The bulk carrier has not docked at any port since May 9, when it left Brazil.
"Finally, today, I can go home," he told The Straits Times at Changi Airport Terminal 1's departure hall yesterday.
Mr Prasad was one of 87 ship crew members who boarded a chartered flight to Mumbai yesterday after he disembarked from the Crimson Monarch to a smaller vessel, which took him to Marina South Pier.
The chartered plane had flown 54 crew members from Mumbai to Singapore to replace the departing crew on six ships for their onward journey from the Port of Singapore.
The Maritime and Port Authority of Singapore (MPA) said yesterday that it has approved more than 4,000 cases of crew sign-on and sign-off for over 300 companies and 500 ships since March 27.
Signing-on and signing-off refer to the ship's handover process, when one crew replaces another.
Transport Minister Khaw Boon Wan raised the issue of seafarers being stranded due to Covid-19 restrictions worldwide on his Facebook page on Tuesday, in response to a Financial Times article.
"Many crew have worked several months beyond their contracts due to recent travel restrictions which bar crew from disembarking to return home," said Mr Khaw.
"This has led to the international shipping industry threatening to cease sailing unless replacement crew can be brought in."
He said this issue could potentially disrupt or clog the global supply chain, given that commercial vessels carry 80 per cent of world trade.

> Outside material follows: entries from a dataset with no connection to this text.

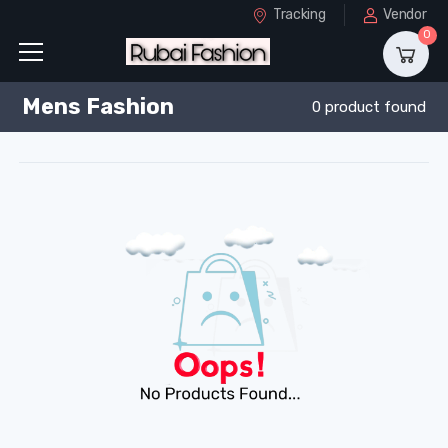
Tracking
Vendor
0
Mens Fashion
0 product found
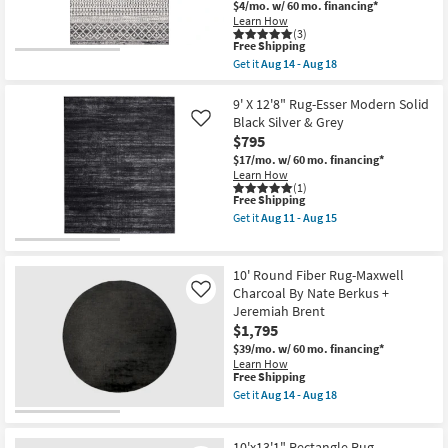
$4/mo.
w/ 60 mo. financing*
as
Learn How
soon
(3)
as
This
Free Shipping
Aug
item
Get it
Aug 14 - Aug 18
19
qualifies
Get
-
for
the
Aug
Free
7'8"x10'3"
9' X 12'8" Rug-Esser Modern Solid
23
Shipping
Fiber
Black Silver & Grey
Like
Rug-
$795
Modern
Global
$17/mo.
w/ 60 mo. financing*
Black
Learn How
And
(1)
This
Free Shipping
Grey
item
Stripe
Get it
Aug 11 - Aug 15
qualifies
|
Get
for
Low
the
Free
Pile
9'
Shipping
|
X
10' Round Fiber Rug-Maxwell
Rectangle
12'8"
Charcoal By Nate Berkus +
Like
By
Rug-
Jeremiah Brent
Surya
Esser
|
Modern
$1,795
Aztec
Solid
$39/mo.
w/ 60 mo. financing*
as
Black
Learn How
soon
Silver
This
Free Shipping
as
&
item
Get it
Aug 14 - Aug 18
Aug
Grey
qualifies
Get
14
as
for
the
-
soon
Free
10'
Aug
as
10'x13'1" Rectangle Rug-
Shipping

Senior Minister of State for Transport and Health Lam Pin Min said in a Facebook post yesterday that Singapore has been facilitating crew change with a new protocol outlined in the Singapore Crew Change Guidebook.
The guide was developed by the Singapore Shipping Association and the Singapore Maritime Officers' Union, with MPA's support.

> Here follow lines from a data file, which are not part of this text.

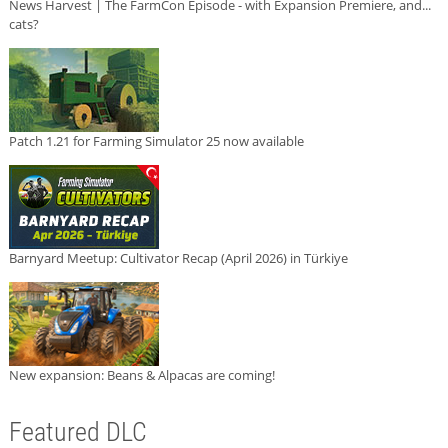
News Harvest | The FarmCon Episode - with Expansion Premiere, and...
cats?
Patch 1.21 for Farming Simulator 25 now available
Barnyard Meetup: Cultivator Recap (April 2026) in Türkiye
New expansion: Beans & Alpacas are coming!
Featured DLC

MPA chief executive Quah Ley Hoon said: "We have seen a sharp increase in the daily crew change applications since our last Port Marine Circular (on May 22)...
"Singapore has a responsibility to facilitate crew change in a safe manner for both the country and the ships, given the ongoing pandemic.

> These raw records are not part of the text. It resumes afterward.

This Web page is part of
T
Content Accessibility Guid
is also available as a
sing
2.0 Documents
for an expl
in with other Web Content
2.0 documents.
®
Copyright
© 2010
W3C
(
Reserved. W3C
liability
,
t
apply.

"The (guidebook) sets out a 'safe corridor' which companies can now use consistently and reliably for crew changes."
Getting a flight into India, which has banned air travel, was not easy, said Executive Ship Management managing director S.P. Singh.
"International flights are banned in India... In order to charter a plane, we had to go through a long process to get the relevant permission. The Singapore authorities had been very cooperative."
The back-up plan was to wait for governments to reinstate international flights, which Mr Singh felt was not a viable option.
"The seafarers were having a tough time, not seeing their families," Mr Singh said, adding that the crew's family members in India had been asking the company when their loved ones could come home.
Mr Prasad said he called his wife and daughter, who is in university, every few days to check in.
"They are very understanding of the situation because it is all reported in the news. They kept asking me to take care," he said.
The crew could use high-speed Internet connection to call home, but it was the uncertainty of securing a way home before the pandemic ended that frustrated him.
"It was very difficult, not knowing when I could go home... I was worried for my family," he said.